**Required work**:
Output exactly, please, the lines of the records below from the one containing "#MaquinariaCocinasHosteleríaHoreca" through the final line.

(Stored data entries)
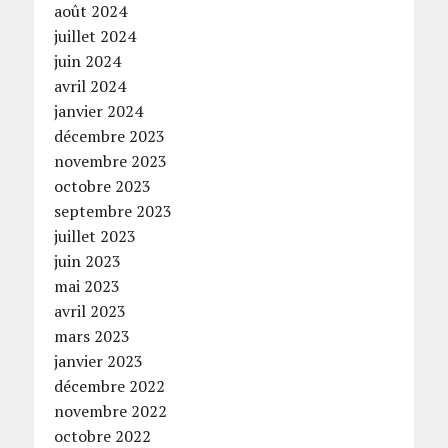
août 2024
juillet 2024
juin 2024
avril 2024
janvier 2024
décembre 2023
novembre 2023
octobre 2023
septembre 2023
juillet 2023
juin 2023
mai 2023
avril 2023
mars 2023
janvier 2023
décembre 2022
novembre 2022
octobre 2022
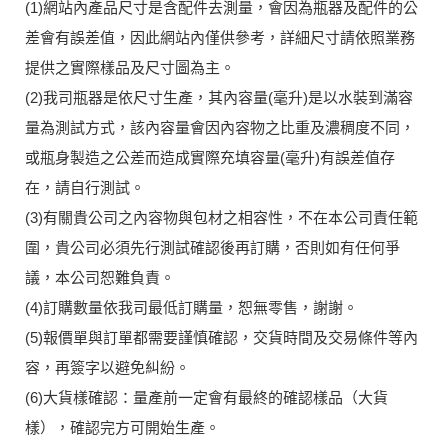
(1)網站內產品尺寸是含配件去測量，會因為瓶器及配件的公
差會有誤差值，因此網站內僅供參考，詳細尺寸請依照業務
提供之實際樣品及尺寸圖為主。
(2)我司瓶器是依尺寸生產，其內容量(毫升)是以水裝到滿容
量為測試方式，該內容量會因內容物之比重及濃稠度不同，
或瓶身製造之公差而造成實際充填容量(毫升)有誤差值存
在，請自行測試。
(3)有關貴公司之內容物與包材之相容性，不在本公司責任範
圍，貴公司必須先行測試確認後再訂購，否則如有任何爭
議，本公司恕難負責。
(4)訂購數量依我司最低訂購量，恕無零售，謝謝。
(5)報價單與訂單都需要謹慎確認，交貨時間及交易條件等內
容，再簽字以避免糾紛。
(6)大貨樣確認：量產前一定會有最終的確認樣品（大貨
樣），確認完方可開始生產。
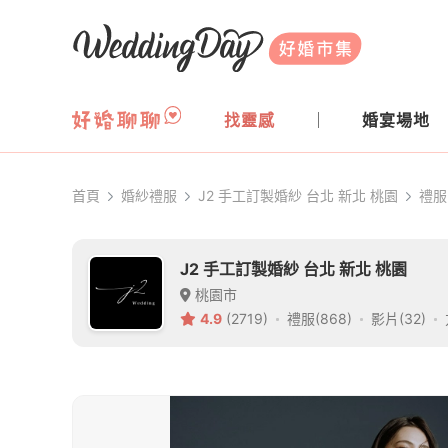
WeddingDay 好婚市集
找靈感
婚宴場地
首頁
婚紗禮服
J2 手工訂製婚紗 台北 新北 桃園
禮服
J2 手工訂製婚紗 台北 新北 桃園
桃園市
4.9
(2719)
禮服(868)
影片(32)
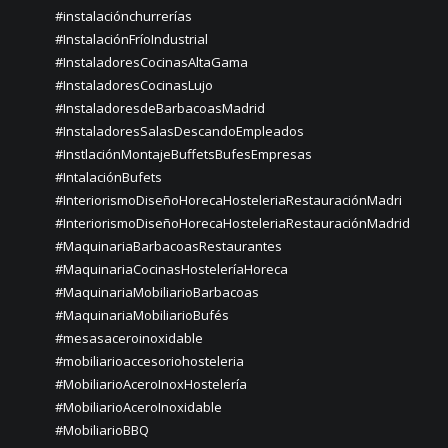
#instalaciónchurrerías
#InstalaciónFríoIndustrial
#InstaladoresCocinasAltaGama
#InstaladoresCocinasLujo
#InstaladoresdeBarbacoasMadrid
#InstaladoresSalasDescandoEmpleados
#InstlaciónMontajeBuffetsBufesEmpresas
#IntalaciónBufets
#InteriorismoDiseñoHorecaHosteleriaRestauraciónMadri
#InteriorismoDiseñoHorecaHosteleriaRestauraciónMadrid
#MaquinariaBarbacoasRestaurantes
#MaquinariaCocinasHosteleríaHoreca
#MaquinariaMobiliarioBarbacoas
#MaquinariaMobiliarioBufés
#mesasaceroinoxidable
#mobiliarioaccesoriohosteleria
#MobiliarioAceroInoxHostelería
#MobiliarioAceroInoxidable
#MobiliarioBBQ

**Exercise output**:
#MaquinariaCocinasHosteleríaHoreca
#MaquinariaMobiliarioBarbacoas
#MaquinariaMobiliarioBufés
#mesasaceroinoxidable
#mobiliarioaccesoriohosteleria
#MobiliarioAceroInoxHostelería
#MobiliarioAceroInoxidable
#MobiliarioBBQ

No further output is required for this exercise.